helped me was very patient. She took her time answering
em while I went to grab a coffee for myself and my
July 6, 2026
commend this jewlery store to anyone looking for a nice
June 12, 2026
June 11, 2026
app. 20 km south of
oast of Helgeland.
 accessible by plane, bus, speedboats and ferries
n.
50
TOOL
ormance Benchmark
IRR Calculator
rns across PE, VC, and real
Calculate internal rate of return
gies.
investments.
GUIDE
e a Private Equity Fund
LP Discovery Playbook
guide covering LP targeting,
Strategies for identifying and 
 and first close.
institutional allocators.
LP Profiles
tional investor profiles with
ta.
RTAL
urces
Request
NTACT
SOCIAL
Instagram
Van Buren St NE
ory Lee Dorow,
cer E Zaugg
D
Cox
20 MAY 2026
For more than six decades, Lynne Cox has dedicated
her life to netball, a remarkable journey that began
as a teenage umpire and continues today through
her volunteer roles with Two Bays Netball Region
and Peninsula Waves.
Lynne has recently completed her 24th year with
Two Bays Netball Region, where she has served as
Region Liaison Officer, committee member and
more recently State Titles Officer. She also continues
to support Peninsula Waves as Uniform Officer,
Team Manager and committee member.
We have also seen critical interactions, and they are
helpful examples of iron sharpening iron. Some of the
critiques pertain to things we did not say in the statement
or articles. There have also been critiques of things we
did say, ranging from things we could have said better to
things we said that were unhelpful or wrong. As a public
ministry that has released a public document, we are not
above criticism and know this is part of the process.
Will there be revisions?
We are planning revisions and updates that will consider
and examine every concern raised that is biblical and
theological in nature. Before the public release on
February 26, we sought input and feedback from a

**Exercise goal**
Every entry above must be copied exactly.

**Result**
helped me was very patient. She took her time answering
em while I went to grab a coffee for myself and my
July 6, 2026
commend this jewlery store to anyone looking for a nice
June 12, 2026
June 11, 2026
app. 20 km south of
oast of Helgeland.
 accessible by plane, bus, speedboats and ferries
n.
50
TOOL
ormance Benchmark
IRR Calculator
rns across PE, VC, and real
Calculate internal rate of return
gies.
investments.
GUIDE
e a Private Equity Fund
LP Discovery Playbook
guide covering LP targeting,
Strategies for identifying and 
 and first close.
institutional allocators.
LP Profiles
tional investor profiles with
ta.
RTAL
urces
Request
NTACT
SOCIAL
Instagram
Van Buren St NE
ory Lee Dorow,
cer E Zaugg
D
Cox
20 MAY 2026
For more than six decades, Lynne Cox has dedicated
her life to netball, a remarkable journey that began
as a teenage umpire and continues today through
her volunteer roles with Two Bays Netball Region
and Peninsula Waves.
Lynne has recently completed her 24th year with
Two Bays Netball Region, where she has served as
Region Liaison Officer, committee member and
more recently State Titles Officer. She also continues
to support Peninsula Waves as Uniform Officer,
Team Manager and committee member.
We have also seen critical interactions, and they are
helpful examples of iron sharpening iron. Some of the
critiques pertain to things we did not say in the statement
or articles. There have also been critiques of things we
did say, ranging from things we could have said better to
things we said that were unhelpful or wrong. As a public
ministry that has released a public document, we are not
above criticism and know this is part of the process.
Will there be revisions?
We are planning revisions and updates that will consider
and examine every concern raised that is biblical and
theological in nature. Before the public release on
February 26, we sought input and feedback from a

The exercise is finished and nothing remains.